⟨

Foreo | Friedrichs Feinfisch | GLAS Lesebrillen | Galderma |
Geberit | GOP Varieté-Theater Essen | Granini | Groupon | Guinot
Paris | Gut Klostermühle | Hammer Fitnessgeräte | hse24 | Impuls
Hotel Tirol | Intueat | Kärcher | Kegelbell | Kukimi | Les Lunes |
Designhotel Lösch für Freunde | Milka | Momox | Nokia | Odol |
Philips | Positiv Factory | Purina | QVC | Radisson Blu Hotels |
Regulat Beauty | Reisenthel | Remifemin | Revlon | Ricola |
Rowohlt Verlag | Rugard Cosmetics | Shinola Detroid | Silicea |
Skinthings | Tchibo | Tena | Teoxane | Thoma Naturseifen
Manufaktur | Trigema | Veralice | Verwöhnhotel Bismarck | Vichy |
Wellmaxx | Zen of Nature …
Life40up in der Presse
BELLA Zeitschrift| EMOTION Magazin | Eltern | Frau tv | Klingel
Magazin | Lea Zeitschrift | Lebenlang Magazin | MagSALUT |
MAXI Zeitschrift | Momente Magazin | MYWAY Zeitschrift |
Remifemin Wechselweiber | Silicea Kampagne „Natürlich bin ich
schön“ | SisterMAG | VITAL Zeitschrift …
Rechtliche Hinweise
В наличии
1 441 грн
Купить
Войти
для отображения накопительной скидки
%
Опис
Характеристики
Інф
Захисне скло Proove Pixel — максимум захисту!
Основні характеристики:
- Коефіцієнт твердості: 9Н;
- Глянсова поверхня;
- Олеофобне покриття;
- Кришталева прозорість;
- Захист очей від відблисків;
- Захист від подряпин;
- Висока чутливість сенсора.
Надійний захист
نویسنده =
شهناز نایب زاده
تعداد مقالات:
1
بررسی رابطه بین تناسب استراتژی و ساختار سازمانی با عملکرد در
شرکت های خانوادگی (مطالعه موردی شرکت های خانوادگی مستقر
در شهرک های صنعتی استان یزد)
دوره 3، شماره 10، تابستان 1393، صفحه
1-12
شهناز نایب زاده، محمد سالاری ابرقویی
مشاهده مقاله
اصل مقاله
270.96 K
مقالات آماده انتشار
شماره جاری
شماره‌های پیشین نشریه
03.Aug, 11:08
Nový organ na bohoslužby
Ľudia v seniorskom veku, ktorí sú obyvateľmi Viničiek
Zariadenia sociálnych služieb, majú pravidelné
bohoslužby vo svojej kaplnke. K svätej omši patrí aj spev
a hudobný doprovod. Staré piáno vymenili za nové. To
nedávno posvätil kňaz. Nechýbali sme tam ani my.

⟩

* **Problem requirements**:
Say how many lines of the material above include the word "شماره", giving the number alone.

* **Answer to the problem**:
3